Studium Integrale Journal
18. Jahrgang / Heft 2 - Oktober 2011
Seite 98 - 100


Zusammenfassung: Neue Forschungsergebnisse führen immer wieder vor Augen, dass vermeintlich primitive Lebewesen bei genauerem Hinsehen eigentlich nie wirklich „primitiv“ sind. Sie sind es ganz sicher nicht im um-gangssprachlichen Sinn von „einfach“ oder „unkompliziert“. Selbst im phylogenetischen Sinn von ursprünglich erlebt man Überraschungen wenn, wie nachfolgende beschrieben, Merkmale bei vermeintlichen Primitivlingen gefunden werden, die man eigentlich nur bei sogenannten höheren Lebewesen kennt und erwartet.


Rädertierchen (Rotatoria) sind bis zu 3 mm lange, aber oft viel kleinere Lebewesen, die aus einer definierten Anzahl von etwa 1000 Zellen aufgebaut sind (Eutelie) und die zumeist im Süßwasser leben (Abb. 1). Wenn sie festsitzen, strudeln sie sich ihre Nahrung durch das auffällige namensgebende Organ zu, das aus zwei Wimpernkränzen besteht. Vom Grund losgelöst können sie ihr Räderorgan auch zur Fortbewegung nutzen. Rädertierchen sind interessante Objekte für jeden Hobby-Mikroskopierer, aber auch die Evolutionstheoretiker interessieren sich für sie, da sie sehr weit unten im angenommenen Stammbaum eingeordnet werden, auch wenn früheste fossile Belege für Rädertierchen (Bdelloida) erst aus tertiärem Bernstein der Dominikanischen Republik (Poinar & Ricci 1992) bekannt sind.

Abb. 1: Das Rädertierchen Keratella cochlearis. Foto: Timm Reinisch (Wikipedia, Creative Commons Lizenz)

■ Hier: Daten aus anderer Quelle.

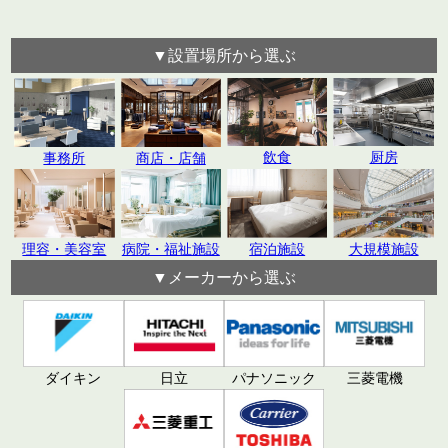
▼設置場所から選ぶ
飲食
厨房
事務所
商店・店舗
理容・美容室
病院・福祉施設
宿泊施設
大規模施設
▼メーカーから選ぶ
日立
パナソニック
ダイキン
三菱電機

Rädertierchen pflanzen sich zumeist asexuell durch Parthenogenese (Jungfernzeugung) fort; bei manchen Arten, wie Brachionus manjavacas allerdings nur, solange es ihnen gut geht. Werden die Umgebungsbedingungen härter, besinnen sie sich auf die Vorteile der Gemeinschaft, geben ihren Individualismus auf und gehen zur sexuellen Fortpflanzung über. Bei vielen anderen ökologisch durchaus erfolgreichen Arten der Rädertierchen ist dagegen noch nie sexuelle Vermehrung beobachtet worden. Evolutionstheoretisch stellt das eine Herausforderung dar, da sich selbst klonende und damit genetisch statische Organismen gegenüber ko-evolvierenden Konkurrenten oder Parasiten benachteiligt sein sollten. Erklärungsversuche, wie die Rädertierchen es doch geschafft haben könnten, gibt es zwar (Wilson & Sherman 2010), allerdings können sie kaum ein Überleben über die phylogenetisch postulierten extrem langen Zeiträume erklären.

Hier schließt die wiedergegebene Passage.